Review by Jules Barrueco
Obsessive-compulsive disorder constitutes more than a tendency to organize meticulously your email folders, or always put the remote in the same place on the table. Actual OCD can mean living with a dictator in your head who barks out 500 to 1000 commands per day, “a conservative estimate” according to Kurt Warner, the host of one such tyrant.
Warner wrote one of 18 essays contained in editor Lee Gutkind’s new anthology, Same Time Next Week: True Stories of Working Through Mental Illness (InFact Books, 2015). The book attaches clinical terms like bipolar disorder and schizophrenia to real people with names, families, and personalities, and at times, with advanced degrees and licenses to treat others. This collection, which had the potential to be cold and clinical, is bursting with warmth and inspiration.
The essays generally fall into three categories: patients discussing their illnesses, therapists discussing their patients, and a combination involving past-patients as current therapists. The common theme is uncommon approaches to healing. Beyond that, however, “common” is not a word that describes these exceptional stories.
Often more captivating than the first person accounts of mental illnesses are the narratives of those trying to cure them. For example, J. Timothy Damiani, or “Dr. D,” endears readers to his patient, “Mr. Newman,” who was misdiagnosed with schizophrenia. As Dr. D tracked Newman’s progress through their recurring card games – at times a haphazard combination of gin, crazy eights, and war – we watch him come back to life and feel elated for the caring new man who emerged from the dark.

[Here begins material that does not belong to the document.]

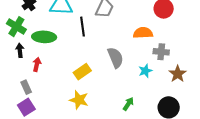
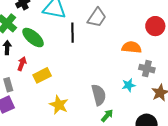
green ellipse: (44, 37) -> (33, 38), turned 30
gray semicircle: (115, 58) -> (99, 95), moved
yellow rectangle: (82, 72) -> (42, 75), moved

Like Dr. D’s card games, other treatment methods evolved instinctively. When Tom Mallouk’s patient, Steve, broke into Tae Kwon Do mid-session, Mallouk stood up and asked Steve for a lesson.

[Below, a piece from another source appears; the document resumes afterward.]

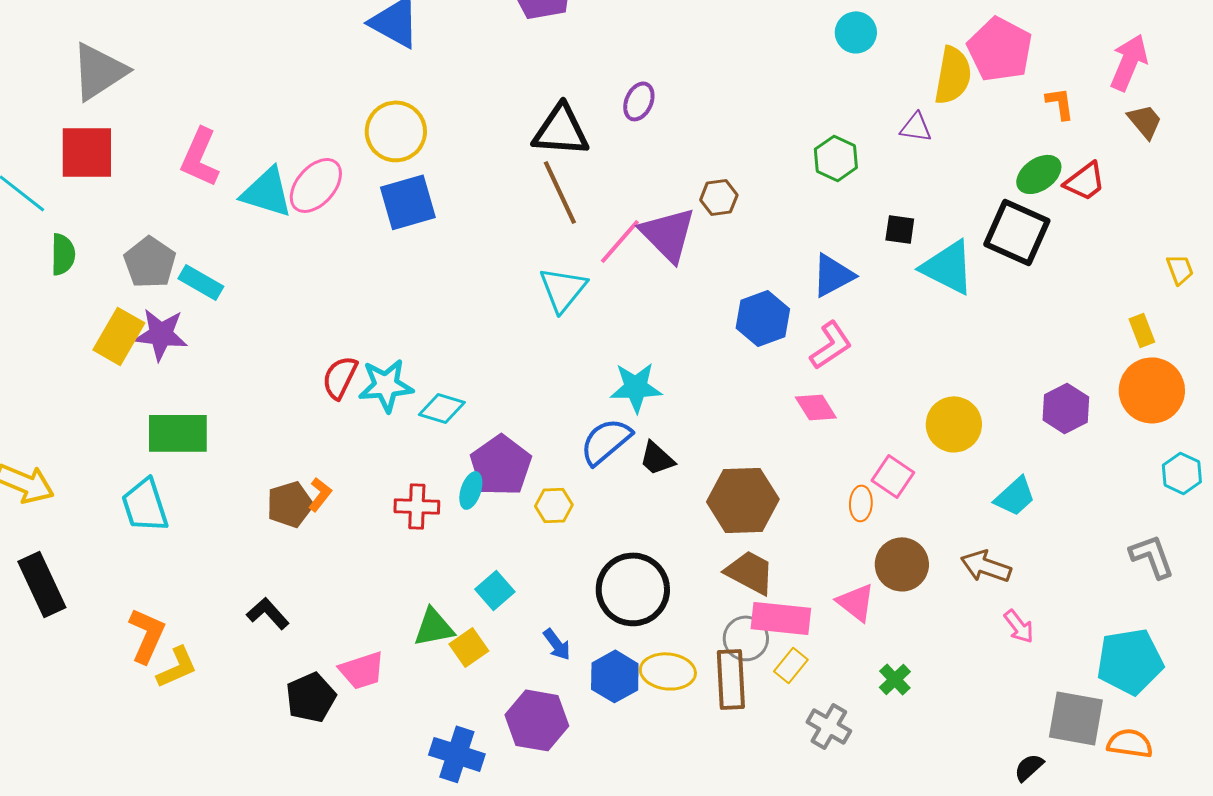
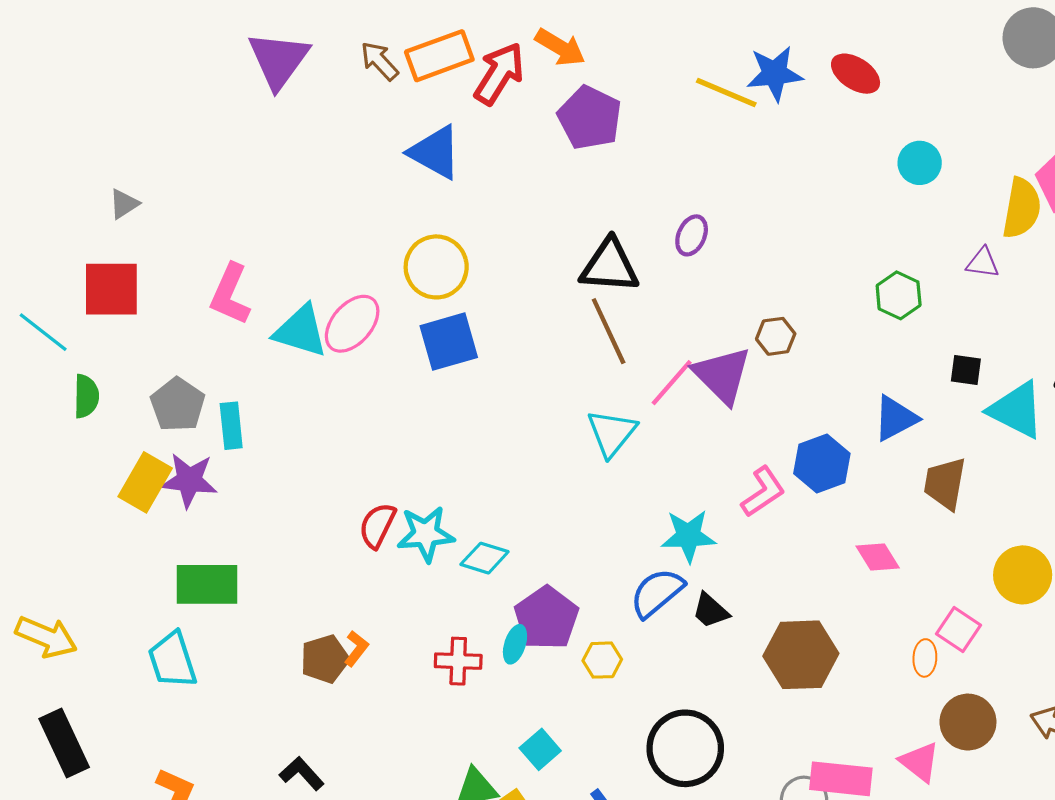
gray triangle: (99, 71) -> (124, 204), size x0.5
cyan rectangle: (201, 282) -> (231, 426), turned 54
pink L-shape: (831, 345) -> (763, 492), moved
brown trapezoid: (750, 572) -> (945, 483), moved, turned -108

When Dan Tomasulo met a teenage girl so committed to poor hygiene that he could not tolerate her odor indoors, he took her outside and treated her while on their feet.

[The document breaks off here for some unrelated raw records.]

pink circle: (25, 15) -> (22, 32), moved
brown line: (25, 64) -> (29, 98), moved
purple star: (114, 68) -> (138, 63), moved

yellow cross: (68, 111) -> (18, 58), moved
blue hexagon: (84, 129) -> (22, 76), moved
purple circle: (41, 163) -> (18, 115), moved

When Miriam Mandel Levi met Jeannie, a patient who gave up speech, swallowed pencils, and tore flesh from her own arms like a Rottweiler, Levi treated Jeannie’s pervasive refusal syndrome in a nontraditional way with traditional speech therapy.
And when Ella Wilson struggled to let go of her past, she and her therapist traveled upstate, grabbed a shovel, dressed in black, hiked through the dark woods, and literally buried the painful pieces. In fact, Wilson’s captivating, smart, and often funny account of her journey – embarked on with her mind and with her feet – is, perhaps, the strongest piece in the collection.
These writers do not, however, merely explain the treatment in technical terms. The characters are portrayed with such humanity that you root for the troubled teens, ache for the ailing men, and laugh with the pained woman as she traipses through the wilderness.
The book has few drawbacks. One therapist’s piece reads more like a case study than creative nonfiction, and the narrator of one patient’s essay feels awfully unreliable. Occasionally the prose is weak or a story is long. But those are the exceptions in an otherwise well-written, moving, marvelous book.
“Enjoyable” is a curious way to describe the essays, yet I enjoyed them immensely. Gutkind’s collection beautifully captures the pain of the mentally ill, the pressure on those who heal them, and the progress that can result from the right combination of hope, determination, and an unconventional leap – or hike – into the unknown.